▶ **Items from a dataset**

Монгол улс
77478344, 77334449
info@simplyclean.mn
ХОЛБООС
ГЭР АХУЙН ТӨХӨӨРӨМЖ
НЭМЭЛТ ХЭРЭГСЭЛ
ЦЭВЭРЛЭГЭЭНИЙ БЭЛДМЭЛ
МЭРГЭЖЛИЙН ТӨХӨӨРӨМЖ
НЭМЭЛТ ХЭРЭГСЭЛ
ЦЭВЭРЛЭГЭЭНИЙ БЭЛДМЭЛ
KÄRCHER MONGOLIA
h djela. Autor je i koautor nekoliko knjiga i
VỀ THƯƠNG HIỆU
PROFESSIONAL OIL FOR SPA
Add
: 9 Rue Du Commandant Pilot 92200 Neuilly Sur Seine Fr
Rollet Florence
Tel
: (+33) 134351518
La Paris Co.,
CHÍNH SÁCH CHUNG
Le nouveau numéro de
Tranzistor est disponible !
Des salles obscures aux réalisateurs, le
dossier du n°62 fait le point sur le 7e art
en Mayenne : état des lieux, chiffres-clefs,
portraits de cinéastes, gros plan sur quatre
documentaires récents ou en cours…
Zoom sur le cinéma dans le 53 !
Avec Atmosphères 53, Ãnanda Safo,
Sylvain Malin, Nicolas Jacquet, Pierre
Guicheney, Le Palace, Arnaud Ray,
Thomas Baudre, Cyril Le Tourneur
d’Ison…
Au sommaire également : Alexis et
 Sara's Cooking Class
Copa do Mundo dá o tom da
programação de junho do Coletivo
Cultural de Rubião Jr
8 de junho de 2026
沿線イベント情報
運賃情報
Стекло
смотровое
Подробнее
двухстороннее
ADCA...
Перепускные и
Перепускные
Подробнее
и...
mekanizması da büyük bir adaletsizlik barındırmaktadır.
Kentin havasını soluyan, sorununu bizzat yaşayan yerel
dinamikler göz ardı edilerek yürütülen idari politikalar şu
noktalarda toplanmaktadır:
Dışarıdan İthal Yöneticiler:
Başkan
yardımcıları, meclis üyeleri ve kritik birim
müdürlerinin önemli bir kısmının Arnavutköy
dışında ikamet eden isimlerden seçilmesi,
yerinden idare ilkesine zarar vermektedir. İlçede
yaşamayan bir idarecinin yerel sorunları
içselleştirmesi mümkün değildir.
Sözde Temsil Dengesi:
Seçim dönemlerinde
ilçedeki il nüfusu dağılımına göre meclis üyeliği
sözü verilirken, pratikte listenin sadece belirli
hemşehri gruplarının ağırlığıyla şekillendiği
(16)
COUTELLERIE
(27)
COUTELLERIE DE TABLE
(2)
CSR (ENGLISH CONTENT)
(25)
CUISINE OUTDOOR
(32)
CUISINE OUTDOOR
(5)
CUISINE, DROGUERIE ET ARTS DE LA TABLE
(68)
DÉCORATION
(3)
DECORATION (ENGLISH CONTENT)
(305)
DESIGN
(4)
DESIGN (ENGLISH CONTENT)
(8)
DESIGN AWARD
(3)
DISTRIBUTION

▶ **The problem**
Only exact copies of the lines from the one containing "info@simplyclean.mn" to the end of the records belong in the answer.

▶ **Exercise solution**
info@simplyclean.mn
ХОЛБООС
ГЭР АХУЙН ТӨХӨӨРӨМЖ
НЭМЭЛТ ХЭРЭГСЭЛ
ЦЭВЭРЛЭГЭЭНИЙ БЭЛДМЭЛ
МЭРГЭЖЛИЙН ТӨХӨӨРӨМЖ
НЭМЭЛТ ХЭРЭГСЭЛ
ЦЭВЭРЛЭГЭЭНИЙ БЭЛДМЭЛ
KÄRCHER MONGOLIA
h djela. Autor je i koautor nekoliko knjiga i
VỀ THƯƠNG HIỆU
PROFESSIONAL OIL FOR SPA
Add
: 9 Rue Du Commandant Pilot 92200 Neuilly Sur Seine Fr
Rollet Florence
Tel
: (+33) 134351518
La Paris Co.,
CHÍNH SÁCH CHUNG
Le nouveau numéro de
Tranzistor est disponible !
Des salles obscures aux réalisateurs, le
dossier du n°62 fait le point sur le 7e art
en Mayenne : état des lieux, chiffres-clefs,
portraits de cinéastes, gros plan sur quatre
documentaires récents ou en cours…
Zoom sur le cinéma dans le 53 !
Avec Atmosphères 53, Ãnanda Safo,
Sylvain Malin, Nicolas Jacquet, Pierre
Guicheney, Le Palace, Arnaud Ray,
Thomas Baudre, Cyril Le Tourneur
d’Ison…
Au sommaire également : Alexis et
 Sara's Cooking Class
Copa do Mundo dá o tom da
programação de junho do Coletivo
Cultural de Rubião Jr
8 de junho de 2026
沿線イベント情報
運賃情報
Стекло
смотровое
Подробнее
двухстороннее
ADCA...
Перепускные и
Перепускные
Подробнее
и...
mekanizması da büyük bir adaletsizlik barındırmaktadır.
Kentin havasını soluyan, sorununu bizzat yaşayan yerel
dinamikler göz ardı edilerek yürütülen idari politikalar şu
noktalarda toplanmaktadır:
Dışarıdan İthal Yöneticiler:
Başkan
yardımcıları, meclis üyeleri ve kritik birim
müdürlerinin önemli bir kısmının Arnavutköy
dışında ikamet eden isimlerden seçilmesi,
yerinden idare ilkesine zarar vermektedir. İlçede
yaşamayan bir idarecinin yerel sorunları
içselleştirmesi mümkün değildir.
Sözde Temsil Dengesi:
Seçim dönemlerinde
ilçedeki il nüfusu dağılımına göre meclis üyeliği
sözü verilirken, pratikte listenin sadece belirli
hemşehri gruplarının ağırlığıyla şekillendiği
(16)
COUTELLERIE
(27)
COUTELLERIE DE TABLE
(2)
CSR (ENGLISH CONTENT)
(25)
CUISINE OUTDOOR
(32)
CUISINE OUTDOOR
(5)
CUISINE, DROGUERIE ET ARTS DE LA TABLE
(68)
DÉCORATION
(3)
DECORATION (ENGLISH CONTENT)
(305)
DESIGN
(4)
DESIGN (ENGLISH CONTENT)
(8)
DESIGN AWARD
(3)
DISTRIBUTION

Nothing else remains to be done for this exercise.